Every line from the one with "Parlamento y a" to the one with "Dos. Las leyes", including those two, is to be copied exactly; all other lines of the entries below are left out.

START SUPPLIED MATERIAL

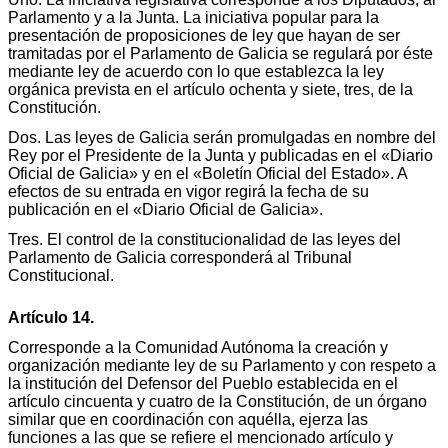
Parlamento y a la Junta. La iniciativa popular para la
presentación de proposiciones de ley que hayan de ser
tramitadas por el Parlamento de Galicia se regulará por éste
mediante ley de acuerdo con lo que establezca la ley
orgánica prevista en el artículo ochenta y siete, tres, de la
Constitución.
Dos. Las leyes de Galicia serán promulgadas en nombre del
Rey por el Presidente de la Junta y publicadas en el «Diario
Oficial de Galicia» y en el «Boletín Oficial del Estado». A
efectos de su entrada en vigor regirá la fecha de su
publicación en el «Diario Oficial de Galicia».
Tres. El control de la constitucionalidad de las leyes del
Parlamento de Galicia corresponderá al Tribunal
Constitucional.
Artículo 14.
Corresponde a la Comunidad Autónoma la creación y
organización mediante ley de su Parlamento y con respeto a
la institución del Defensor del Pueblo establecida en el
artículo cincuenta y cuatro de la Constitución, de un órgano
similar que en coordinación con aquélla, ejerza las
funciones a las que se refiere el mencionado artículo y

END SUPPLIED MATERIAL
START SUPPLIED MATERIAL

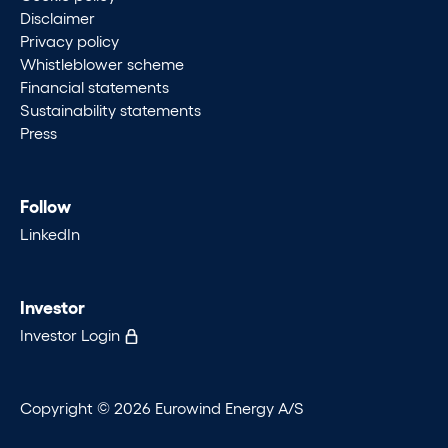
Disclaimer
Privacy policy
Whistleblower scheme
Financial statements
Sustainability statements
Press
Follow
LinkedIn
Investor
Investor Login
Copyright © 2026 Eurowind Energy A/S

END SUPPLIED MATERIAL

▸ SOLUTION TO THE PROBLEM:
Parlamento y a la Junta. La iniciativa popular para la
presentación de proposiciones de ley que hayan de ser
tramitadas por el Parlamento de Galicia se regulará por éste
mediante ley de acuerdo con lo que establezca la ley
orgánica prevista en el artículo ochenta y siete, tres, de la
Constitución.
Dos. Las leyes de Galicia serán promulgadas en nombre del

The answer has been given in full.